Among the entries that follow, locate the line with "http://www.myspace.com/thehorrors" and the line with "in July 2016, though". Output those lines and all lines in between, exactly, minus the pictures.

→ Source information:
------------------------

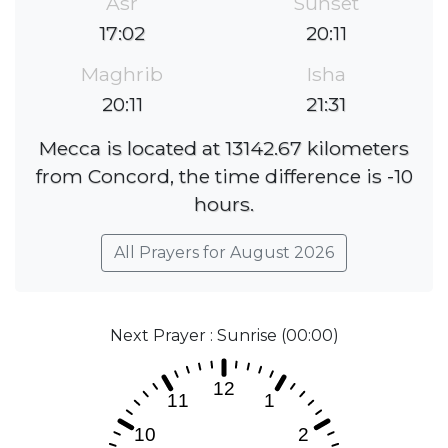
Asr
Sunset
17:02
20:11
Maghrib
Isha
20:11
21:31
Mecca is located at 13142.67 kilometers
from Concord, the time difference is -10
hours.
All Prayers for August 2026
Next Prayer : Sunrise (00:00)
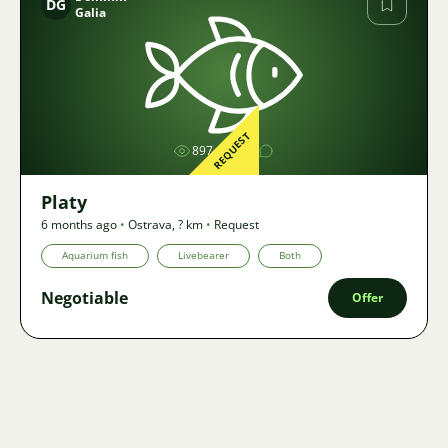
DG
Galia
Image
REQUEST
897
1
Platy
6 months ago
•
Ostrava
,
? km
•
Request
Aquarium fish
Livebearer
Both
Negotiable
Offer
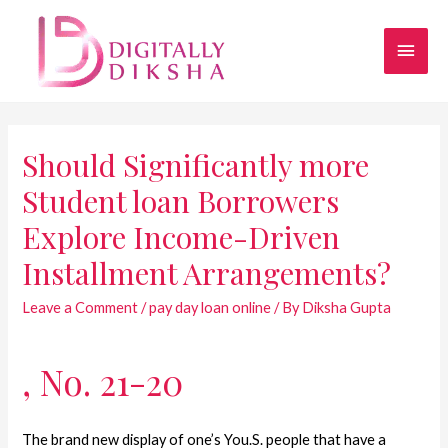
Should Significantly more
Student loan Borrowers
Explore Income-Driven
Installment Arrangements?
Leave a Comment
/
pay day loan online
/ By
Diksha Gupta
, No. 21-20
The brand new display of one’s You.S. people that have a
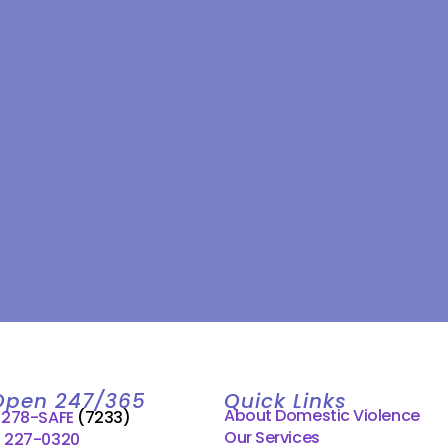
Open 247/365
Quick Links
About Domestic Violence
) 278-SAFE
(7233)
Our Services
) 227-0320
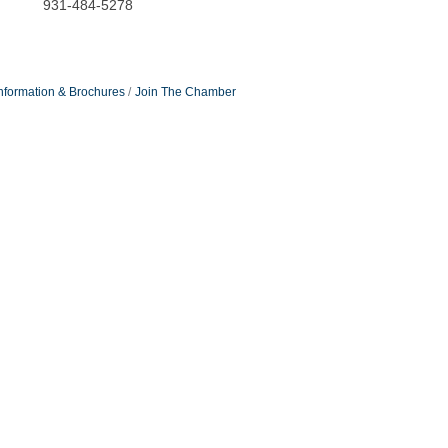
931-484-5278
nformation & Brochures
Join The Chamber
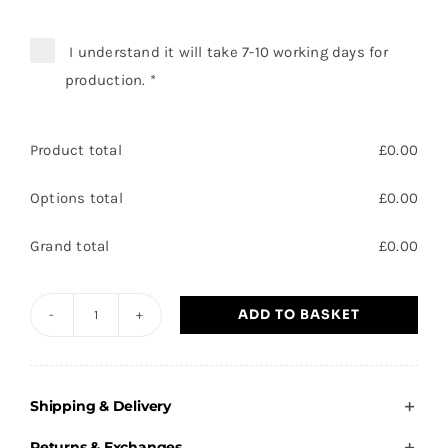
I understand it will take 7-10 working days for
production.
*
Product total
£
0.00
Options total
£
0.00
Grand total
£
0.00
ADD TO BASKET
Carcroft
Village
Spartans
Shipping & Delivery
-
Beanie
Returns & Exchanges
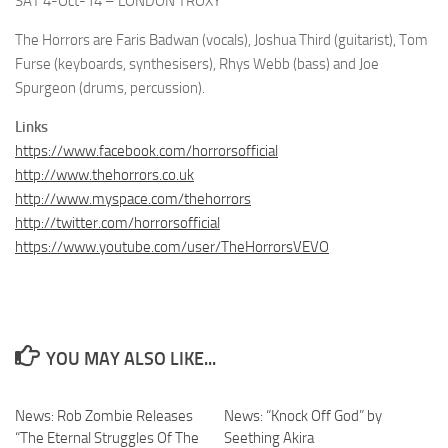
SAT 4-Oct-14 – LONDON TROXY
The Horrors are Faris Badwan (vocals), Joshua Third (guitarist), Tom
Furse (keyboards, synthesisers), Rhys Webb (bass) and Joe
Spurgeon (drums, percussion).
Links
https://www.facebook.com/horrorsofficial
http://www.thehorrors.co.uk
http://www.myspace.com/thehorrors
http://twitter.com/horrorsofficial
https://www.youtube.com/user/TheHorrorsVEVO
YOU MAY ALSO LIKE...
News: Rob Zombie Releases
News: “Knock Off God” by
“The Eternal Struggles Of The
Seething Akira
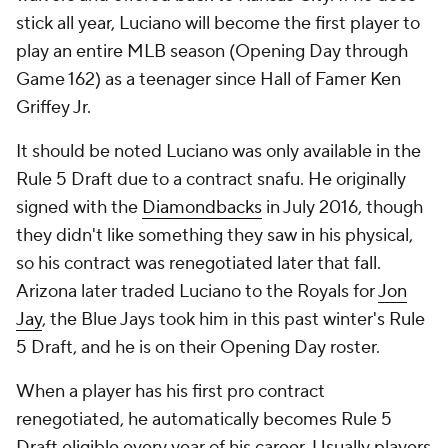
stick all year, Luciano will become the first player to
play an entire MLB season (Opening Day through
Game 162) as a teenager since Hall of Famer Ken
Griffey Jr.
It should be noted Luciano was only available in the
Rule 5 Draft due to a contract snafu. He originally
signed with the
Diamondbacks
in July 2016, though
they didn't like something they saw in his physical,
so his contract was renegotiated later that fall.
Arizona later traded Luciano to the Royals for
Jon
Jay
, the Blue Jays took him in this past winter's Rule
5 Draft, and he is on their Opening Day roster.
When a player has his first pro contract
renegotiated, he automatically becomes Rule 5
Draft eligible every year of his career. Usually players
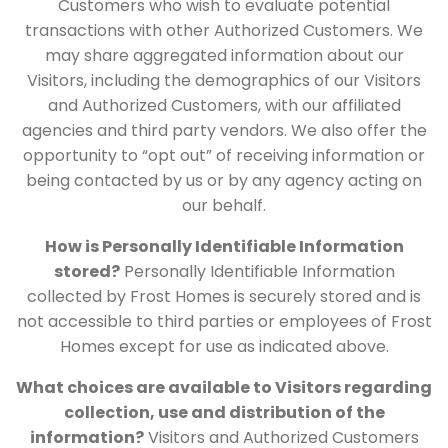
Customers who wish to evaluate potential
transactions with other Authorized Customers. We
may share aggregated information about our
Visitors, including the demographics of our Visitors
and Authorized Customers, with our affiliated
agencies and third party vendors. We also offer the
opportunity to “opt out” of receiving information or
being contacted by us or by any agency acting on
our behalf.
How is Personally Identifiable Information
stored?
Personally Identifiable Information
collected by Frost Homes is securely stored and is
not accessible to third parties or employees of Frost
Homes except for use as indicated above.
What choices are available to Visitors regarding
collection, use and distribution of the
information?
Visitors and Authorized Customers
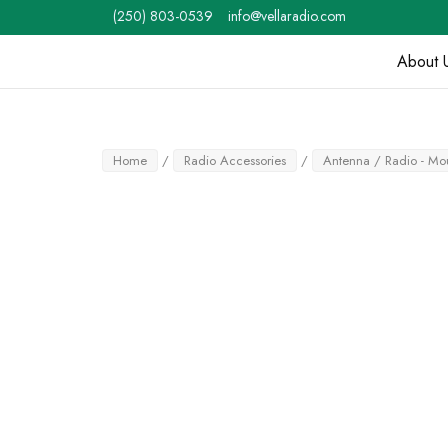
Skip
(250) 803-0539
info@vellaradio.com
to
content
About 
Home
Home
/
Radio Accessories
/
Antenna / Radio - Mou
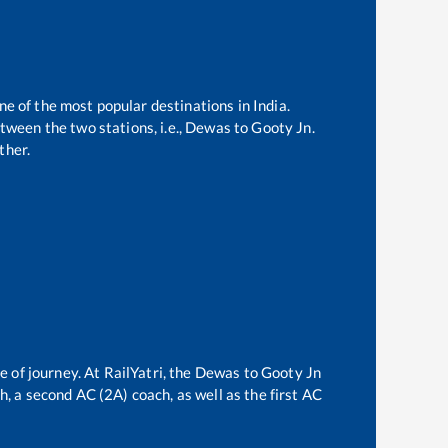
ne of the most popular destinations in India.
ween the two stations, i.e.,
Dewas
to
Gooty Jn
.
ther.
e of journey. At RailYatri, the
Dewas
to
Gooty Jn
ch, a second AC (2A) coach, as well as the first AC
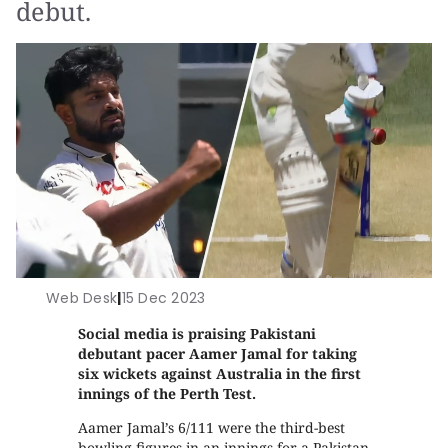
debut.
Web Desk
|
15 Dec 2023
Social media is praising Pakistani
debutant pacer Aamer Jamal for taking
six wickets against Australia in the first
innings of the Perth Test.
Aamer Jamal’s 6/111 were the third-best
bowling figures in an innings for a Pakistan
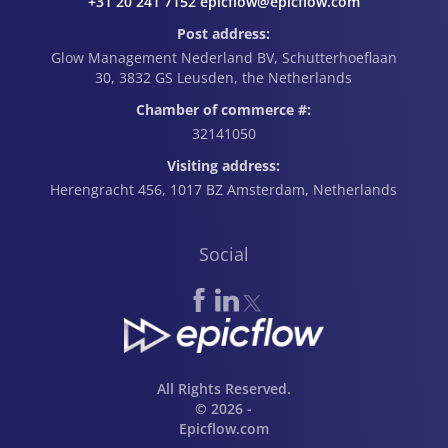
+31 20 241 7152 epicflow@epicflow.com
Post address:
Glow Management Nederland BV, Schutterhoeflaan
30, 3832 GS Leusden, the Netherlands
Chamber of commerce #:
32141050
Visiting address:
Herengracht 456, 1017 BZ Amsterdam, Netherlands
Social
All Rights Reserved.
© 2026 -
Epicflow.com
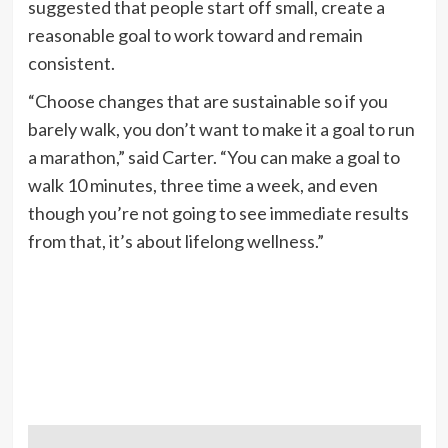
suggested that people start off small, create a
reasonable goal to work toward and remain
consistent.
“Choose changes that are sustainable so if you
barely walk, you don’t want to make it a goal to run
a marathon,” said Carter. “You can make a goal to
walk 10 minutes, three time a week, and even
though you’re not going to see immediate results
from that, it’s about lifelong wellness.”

------------------------

→ Answer to this problem:
http://www.myspace.com/thehorrors
http://twitter.com/horrorsofficial
https://www.youtube.com/user/TheHorrorsVEVO
YOU MAY ALSO LIKE...
News: Rob Zombie Releases
News: “Knock Off God” by
“The Eternal Struggles Of The
Seething Akira
stick all year, Luciano will become the first player to
play an entire MLB season (Opening Day through
Game 162) as a teenager since Hall of Famer Ken
Griffey Jr.
It should be noted Luciano was only available in the
Rule 5 Draft due to a contract snafu. He originally
signed with the
Diamondbacks
in July 2016, though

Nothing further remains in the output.